The question is not one of mere scientific curiosity; it goes
to the core of Mankind's existence, its origin, and its destiny.
It involves the Earth's future as a viable planet because it
concerns events in Earth's past; it deals with where we are
going because it reveals where we have come from. And the
answers, as we shall see, lead to inevitable conclusions that
some consider too incredible to accept and others too awesome
to face.
1
1
The Host of Heaven
In the beginning
God created the Heaven and the Earth.
The very concept of a beginning of all things is basic to modern
astronomy and astrophysics. The statement that there was a
void and chaos before there was order conforms to the very
latest theories that chaos, not permanent stability, rules the
universe.

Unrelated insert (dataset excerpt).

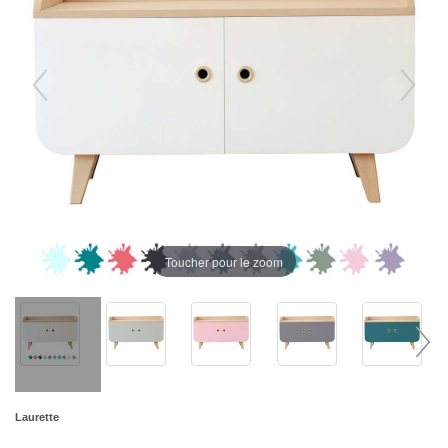
Toucher pour le zoom
Laurette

And then there is the statement about the bolt of light
that began the process of creation.
Was this a reference to the Big Bang, the theory according
to which the universe was created from a primordial explosion,
a burst of energy in the form of light, that sent the matter from
which stars and planets and rocks and human beings are formed
flying in all directions and creating the wonders we see in the
heavens and on Earth? Some scientists, inspired by the insights
of our most inspiring source, have thought so. But then, how
did ancient Man know the Big Bang theory so long ago? Or
was this biblical tale the description of matters closer to home,
of how our own little planet Earth and the heavenly zone called
the Firmament, or "hammered-out bracelet," were formed?
Indeed, how did ancient Man come to have a cosmogony at
all? How much did he really know, and how did he know it?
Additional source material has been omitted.